Clark v. Evangelical Society
This text of 78 Mass. 17 (Clark v. Evangelical Society) is published on Counsel Stack Legal Research, covering Massachusetts Supreme Judicial Court primary law. Counsel Stack provides free access to over 12 million legal documents including statutes, case law, regulations, and constitutions.
Opinion
1. This bill cannot be maintained for the execution or enforcement of a trust. There clearly is no express trust. The land on which the church stands was originally conveyed to Newcomb and Hardwick in trust for the defendant society before its organization. But upon the organization of the parish the estate was conveyed to them, and the legal and equitable title were united. No trust appears in the deed under which the society hold the estate.
There was no resulting trust. The bill does not aver that any part of the purchase money was paid by the plaintiffs or any one of them.

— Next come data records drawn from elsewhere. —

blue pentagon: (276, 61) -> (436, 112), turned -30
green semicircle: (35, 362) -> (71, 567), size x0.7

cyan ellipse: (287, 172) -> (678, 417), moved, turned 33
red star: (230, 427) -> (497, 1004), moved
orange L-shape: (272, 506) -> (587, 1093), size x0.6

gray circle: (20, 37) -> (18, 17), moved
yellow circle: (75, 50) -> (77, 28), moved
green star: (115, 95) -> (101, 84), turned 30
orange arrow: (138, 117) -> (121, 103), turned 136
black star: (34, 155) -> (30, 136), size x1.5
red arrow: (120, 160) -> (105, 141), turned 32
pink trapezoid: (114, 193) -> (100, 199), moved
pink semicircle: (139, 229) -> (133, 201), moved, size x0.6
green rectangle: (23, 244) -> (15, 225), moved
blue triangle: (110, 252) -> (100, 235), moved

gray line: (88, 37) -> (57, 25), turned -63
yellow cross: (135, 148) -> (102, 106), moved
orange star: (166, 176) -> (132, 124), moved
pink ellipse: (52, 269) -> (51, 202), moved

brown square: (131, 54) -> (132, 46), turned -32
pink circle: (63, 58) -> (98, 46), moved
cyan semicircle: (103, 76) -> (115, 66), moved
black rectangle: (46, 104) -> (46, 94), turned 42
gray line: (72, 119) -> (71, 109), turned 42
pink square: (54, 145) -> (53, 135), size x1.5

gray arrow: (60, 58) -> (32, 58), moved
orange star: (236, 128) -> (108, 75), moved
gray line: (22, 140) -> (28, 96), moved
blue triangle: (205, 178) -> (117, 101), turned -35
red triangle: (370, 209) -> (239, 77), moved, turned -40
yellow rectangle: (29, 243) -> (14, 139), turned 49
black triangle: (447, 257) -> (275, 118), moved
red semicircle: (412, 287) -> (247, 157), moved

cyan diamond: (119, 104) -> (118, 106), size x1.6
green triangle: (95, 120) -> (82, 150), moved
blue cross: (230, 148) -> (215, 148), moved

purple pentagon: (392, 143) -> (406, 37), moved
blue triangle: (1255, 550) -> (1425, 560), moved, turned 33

2. Nor can the bill be maintained on the ground of fraud. The plaintiffs show no ground for their intervention to prevent [21]*21any breach of the condition of the deed or forfeiture of the estate. They are not averred to be pewholders whose estates might be lost by the combined action of the society and the grantors in the deed. The society is the owner of the meetinghouse, and by its action must determine whether and when and how it shall be used. The plaintiffs, as part of the parish, are bound by the action of the corporation. If Mr. Clark has a permanent settlement, and has been ready and willing to discharge his duties as the bill avers, he has a clear and adequate remedy at law. This court, sitting in equity, cannot compel him to preach, or his society to open the church for him and his friends. Demurrer sustained and bill dismissed.